To shape a narrative like this around such a character, seven years after Aurora shooter James Holmes cited Joker as his inspiration for his crime, feels problematic at best and just plain wrong. Especially in light of the fact that Holmes is considered somewhat of a hero among incel circles.
Mass shootings have unfortunately peaked this year, and movie theaters have been on various stages of alert ever since the 2012 shooting that added them to the list of places people are no longer safe to be in. We hope that Joker does not inspire or incite more violence. And we encourage Hollywood to reconsider adapting this particular piece of IP this way. Or at least put a stop to this particular take because there's no property worth so much potential trouble and definite worry.

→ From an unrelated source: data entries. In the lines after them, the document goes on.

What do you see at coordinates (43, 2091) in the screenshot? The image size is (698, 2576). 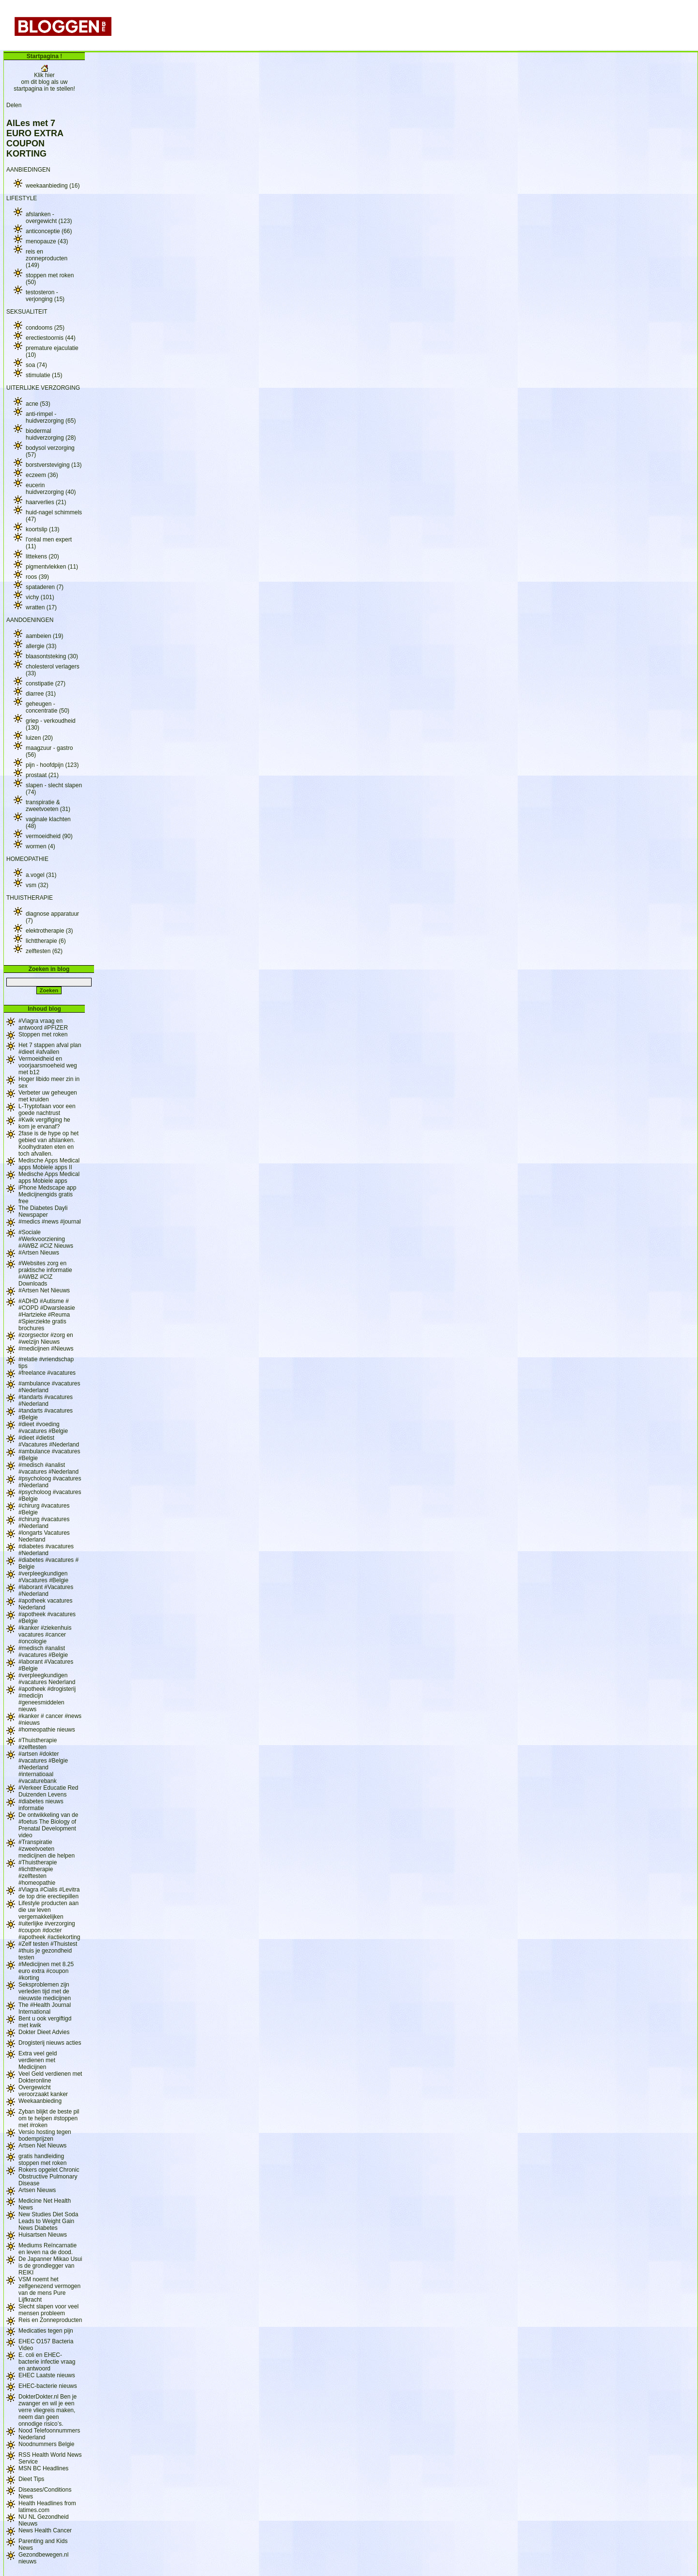 I see `Overgewicht veroorzaakt kanker` at bounding box center [43, 2091].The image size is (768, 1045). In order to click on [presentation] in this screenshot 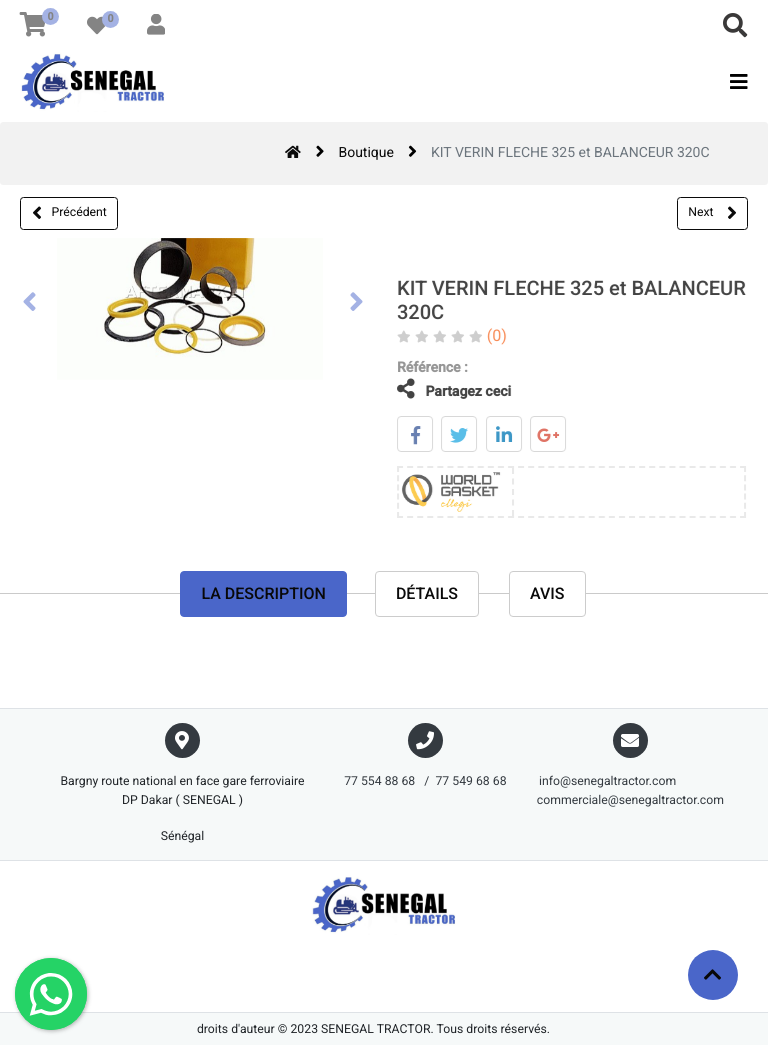, I will do `click(30, 304)`.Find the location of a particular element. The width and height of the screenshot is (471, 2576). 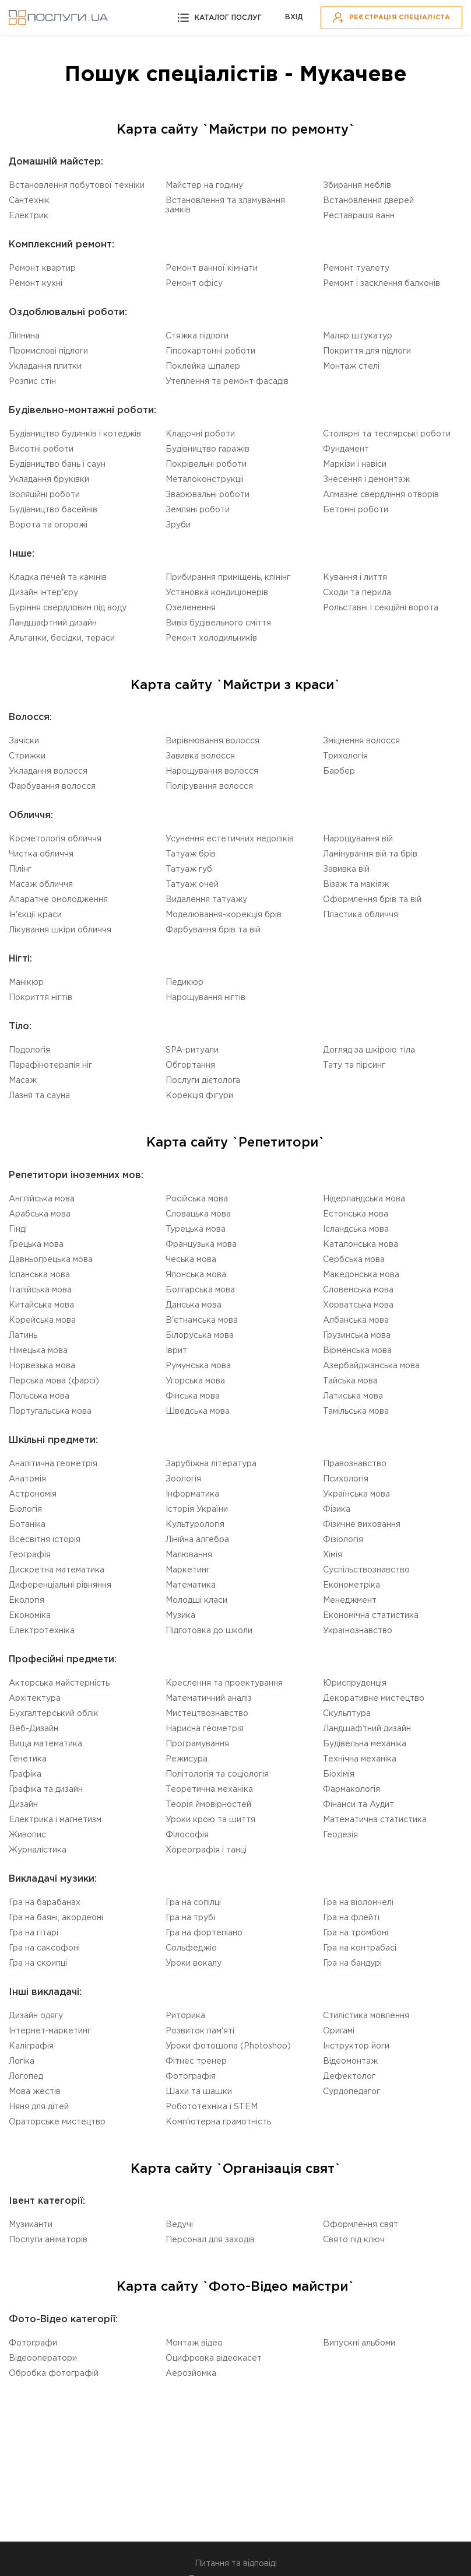

Ремонт квартир is located at coordinates (42, 268).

While filmmakers and movies cannot control how their content is interpreted by audiences, they can control the transmission of that message. How it is sent, not how it is received. While it is very unlikely Phillips and his filmmaking team had the intent for their movie to spark or cause any of this, their project does beget the questioning of its need to exist in the first place -- given the take put forth here.
Do we really need a movie that risks creating a narrative that gets us to sympathize with a character that uses violence and murder to advance his ill-gotten gains?
That seems to be a question filmmakers and audiences will have to answer when Joker arrives in theaters October 4.